At Camp Ray of Hope, campers meet in groups of peers both Saturday and Sunday morning, each group led by two trained facilitators, and the groups are sometimes further arranged so that campers can be with others who have experienced a similar loss—a men’s group, a widow’s group, a group for grieving parents, a group for adolescent boys. Sometimes the groups find their own reason for being. The fall I attended, I was assigned to a group with two women whose sisters had both recently lost young sons. We were clearly together because we didn’t fit in any of the other adult groups—the leftovers, really. But at our first meeting we realized we had much in common as grieving sisters and aunts, and labeled ourselves “the sisters’ group.”

Beyond the groups, the weekend offers a variety of activities to grieving families, and, even as reluctant campers, the Kervins and I participated in many of these, as did my daughter. There are craft workshops for children and adults, massages, Reiki, and manicures, a No-Talent Show, a night walk without flashlights in the woods, canoeing and fishing, singing and s’mores around a campfire, a non-denominational worship service under the pines at the edge of the pond on Sunday morning.

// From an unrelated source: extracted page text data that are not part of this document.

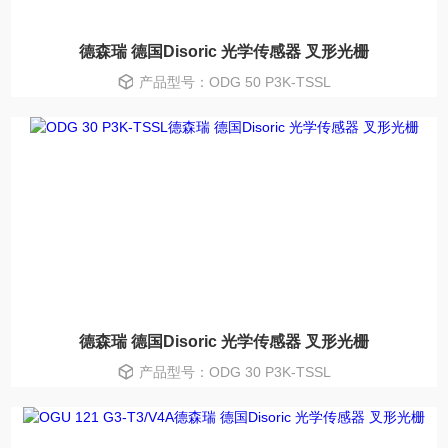
德森瑞 德国Disoric 光学传感器 叉形光栅
产品型号：ODG 50 P3K-TSSL
德森瑞 德国Disoric 光学传感器 叉形光栅
产品型号：ODG 30 P3K-TSSL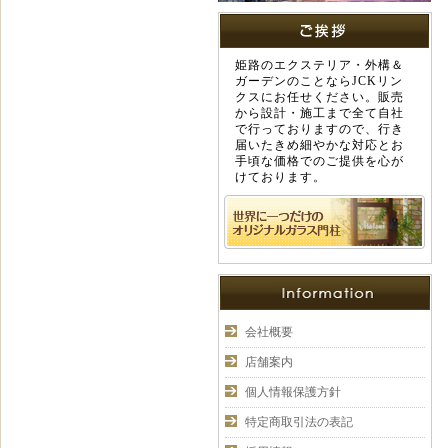
姫路のエクステリア・外構＆
ガーデンのことならJCKリン
クスにお任せください。販売
から設計・施工まで全て自社
で行っておりますので、行き
届いたきめ細やかな対応とお
手頃な価格でのご提供を心が
けております。
会社概要
店舗案内
個人情報保護方針
特定商取引法の表記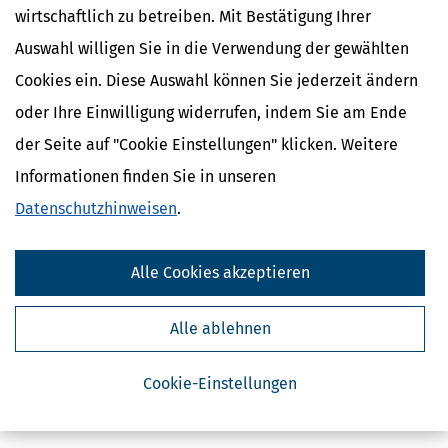
wirtschaftlich zu betreiben. Mit Bestätigung Ihrer
Auswahl willigen Sie in die Verwendung der gewählten
Cookies ein. Diese Auswahl können Sie jederzeit ändern
oder Ihre Einwilligung widerrufen, indem Sie am Ende
der Seite auf "Cookie Einstellungen" klicken. Weitere
Kostenlose Steuertipps & News
Informationen finden Sie in unseren
Datenschutzhinweisen
.
Absenden
Steuertipps
Alle Cookies akzeptieren
Steuertipps Selbstständige
Geldtipps
Ja, ich möchte die kostenlosen Newsletter
Alle ablehnen
von Steuertipps abonnieren. Die
Datenschutzhinweise
habe ich gelesen.
Meine Einwilligung kann ich jederzeit durch
Abbestellung des Newsletters widerrufen.
Cookie-Einstellungen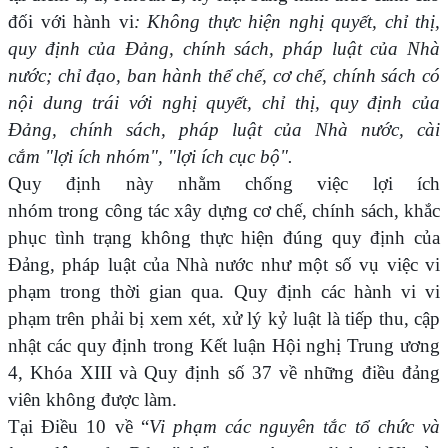
đối với hành vi
: Không thực hiện nghị quyết, chỉ thị,
quy định của Đảng, chính sách, pháp luật của Nhà
nước; chỉ đạo, ban hành thể chế, cơ chế, chính sách có
nội dung trái với nghị quyết, chỉ thị, quy định của
Đảng, chính sách, pháp luật của Nhà nước, cài
cắm "lợi ích nhóm", "lợi ích cục bộ".
Quy định này nhằm chống việc lợi ích
nhóm trong công tác xây dựng cơ chế, chính sách, khắc
phục tình trạng không thực hiện đúng quy định của
Đảng, pháp luật của Nhà nước như một số vụ việc vi
phạm trong thời gian qua. Quy định các hành vi vi
phạm trên phải bị xem xét, xử lý kỷ luật là tiếp thu, cập
nhật các quy định trong Kết luận Hội nghị Trung ương
4, Khóa XIII và Quy định số 37 về những điều đảng
viên không được làm.
Tại Điều 10 về “
Vi phạm các nguyên tắc tổ chức và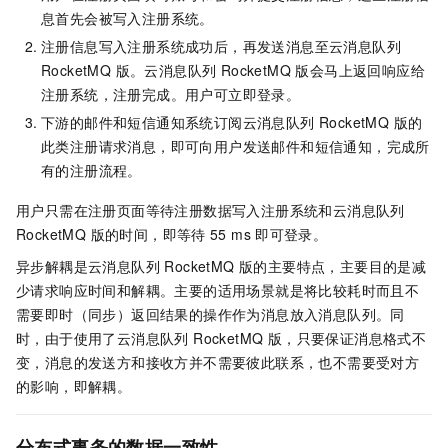
息首先会被写入注册系统。
注册信息写入注册系统成功后，再发送消息至
云消息队列
RocketMQ 版
。
云消息队列 RocketMQ 版
会马上返回响应给
注册系统，注册完成。用户可立即登录。
下游的邮件和短信通知系统订阅
云消息队列 RocketMQ 版
的
此类注册请求消息，即可向用户发送邮件和短信通知，完成所
有的注册流程。
用户只需在注册页面等待注册数据写入注册系统和
云消息队列
RocketMQ 版
的时间，即等待
55 ms
即可登录。
异步解耦是
云消息队列 RocketMQ 版
的主要特点，主要目的是减
少请求响应时间和解耦。主要的适用场景就是将比较耗时而且不
需要即时（同步）返回结果的操作作为消息放入消息队列。同
时，由于使用了
云消息队列 RocketMQ 版
，只要保证消息格式不
变，消息的发送方和接收方并不需要彼此联系，也不需要受对方
的影响，即解耦。
分布式事务的数据一致性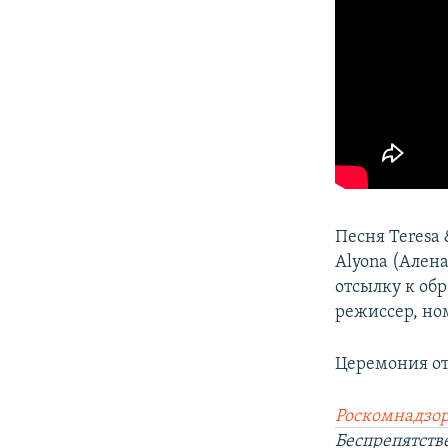
Песня Teresa 
Alyona (Алена
отсылку к об
режиссер, но
Церемония от
Роскомнадзор
Беспрепятст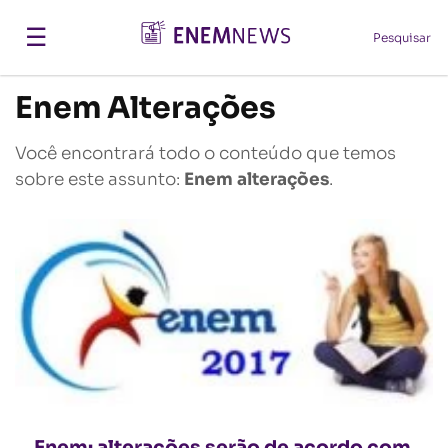
☰
Pesquisar
Enem Alterações
Você encontrará todo o conteúdo que temos
sobre este assunto:
Enem alterações
.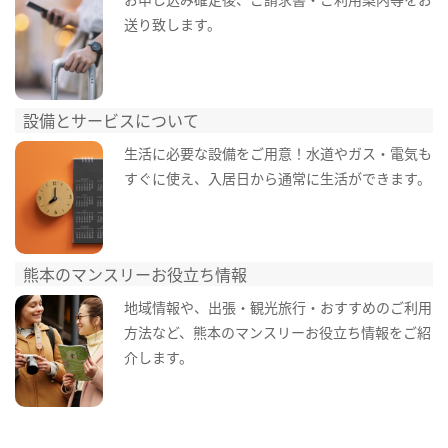
送り致します。
設備とサービスについて
生活に必要な設備をご用意！水道やガス・電気も
すぐに使え、入居日から通常に生活ができます。
熊本のマンスリーお役立ち情報
地域情報や、出張・観光旅行・おすすめのご利用
方法など、熊本のマンスリーお役立ち情報をご紹
介します。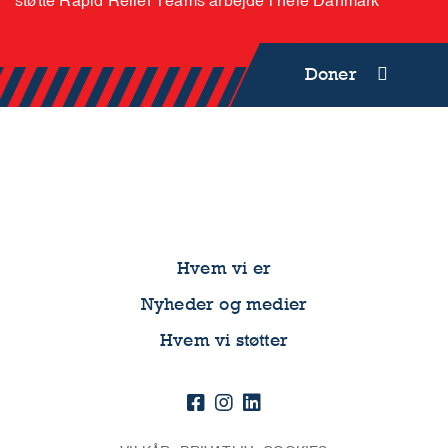
støtte Rapid Relief Teams arbejde i hele Danmark
Doner
Hvem vi er
Nyheder og medier
Hvem vi støtter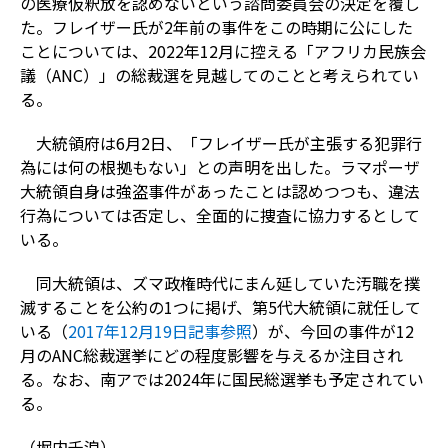
の医療仮釈放を認めないという諮問委員会の決定を覆し
た。フレイザー氏が2年前の事件をこの時期に公にした
ことについては、2022年12月に控える「アフリカ民族会
議（ANC）」の総裁選を見越してのことと考えられてい
る。
大統領府は6月2日、「フレイザー氏が主張する犯罪行
為には何の根拠もない」との声明を出した。ラマポーザ
大統領自身は強盗事件があったことは認めつつも、違法
行為については否定し、全面的に捜査に協力するとして
いる。
同大統領は、ズマ政権時代にまん延していた汚職を撲
滅することを公約の1つに掲げ、第5代大統領に就任して
いる（
2017年12月19日記事参照
）が、今回の事件が12
月のANC総裁選挙にどの程度影響を与えるか注目され
る。なお、南アでは2024年に国民総選挙も予定されてい
る。
（堀内千浪）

After lunch on Sunday there is a closing ceremony in a clearing in the woods, during which the families hang ornaments that they’ve created in honor of those they’ve lost on a small evergreen tree, and each family is given a monarch butterfly to release. Everyone stands in a circle, a community of the grieving.

Of their first year at camp, the Kervins mostly remember the experience of finally being with people who understood their grief—“new people, wanting to listen,” as Adam describes them. He and Lori went into groups for pre-teens and teens, while Sandra and Ed met with other parents who had lost a child.

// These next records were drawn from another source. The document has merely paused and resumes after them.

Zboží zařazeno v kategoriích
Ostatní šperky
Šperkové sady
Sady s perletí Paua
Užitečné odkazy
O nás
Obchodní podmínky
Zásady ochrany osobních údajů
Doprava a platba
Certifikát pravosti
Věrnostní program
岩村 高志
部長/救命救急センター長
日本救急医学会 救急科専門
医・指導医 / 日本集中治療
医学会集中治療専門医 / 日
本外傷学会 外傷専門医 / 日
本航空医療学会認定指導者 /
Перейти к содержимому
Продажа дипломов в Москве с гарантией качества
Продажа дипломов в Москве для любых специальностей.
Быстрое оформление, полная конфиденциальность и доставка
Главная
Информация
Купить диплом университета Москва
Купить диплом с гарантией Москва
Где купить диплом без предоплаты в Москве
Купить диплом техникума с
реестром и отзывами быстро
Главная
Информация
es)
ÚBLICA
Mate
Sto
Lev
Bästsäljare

That weekend, the Kervins began to do what Ed describes as “the intense work that you need, but don’t know you need.” They met other parents who had survived sudden, unexpected tragedy. “A child is a gift from God,” Ed tells me of his feelings then. “To lose a child is the worst thing that can happen to you. We were hoping desperately for a hand.”

It was in the parent group that another father, who had lost his seventeen-year-old daughter, gave Ed his first words of hope. “Your pain will never go away,” he told Ed, “but at some point in time it will become less severe.”

Sandra sensed in the other campers their sincerity, their deep knowledge of pain, “a certain magic.” She and Ed returned home, feeling they could go on. Something seemed possible that hadn’t seemed possible before.

As the Kervins talk, I remember feeling the same sense of life opening a crack after Camp Ray of Hope. Our fast-paced American culture isn’t kind to those who mourn. You have the funeral, flowers, a flurry of letters, and then—slam bang—you’re expected to get on with your life as if nothing had changed. But this isn’t how grief works. After my sister died, a friend, a minister, wrote me that he saw mourning as a long process of finding a place for the dead in our memories. Everyone at Camp Ray of Hope understands this—that grief takes work, attention, and time, but that sorrow can be eased by sharing your loss with others and by creating meaningful rituals.

I came to Camp Ray of Hope because of my sister’s death, but I had actually brought with me a whole suitcase of losses. In addition to my mother four years earlier, cancer had claimed a close friend the previous winter, a month to the day before my sister’s death. Then, in July, one of my oldest friends, an aid worker in Zimbabwe, was murdered in her home in Harare, possibly for political reasons. The world appeared intent, suddenly, on revealing itself as a place of random cruelty, piling up examples of violent and too-early deaths personal to me, just in case I’d missed the horrific accounts of wars and famines and accidents in the newspaper. I hadn’t, but it’s different, of course, when death creates great gaps in your own small world, and your family, once so comfortably ordinary, becomes one to whom tragedies happen.

The spring following my sister’s death, the suggestion of a friend that I contact Dale Clark at Hospice proved a lifeline in keeping me from falling into deep despair. By the time I came to Camp Ray of Hope, I had, as Sandra and her children would a year later, a sympathetic bereavement counselor who listened week after week to my struggles, and I was receiving bereavement correspondence. But it was only in September, at Camp Ray of Hope, that I glimpsed what could easily appear a cliché, but which for so many participants proves deeply true—a sense that life still had meaning, a ray of hope. I understood that, while sorrow would never leave me, joy just might find its way into my heart again.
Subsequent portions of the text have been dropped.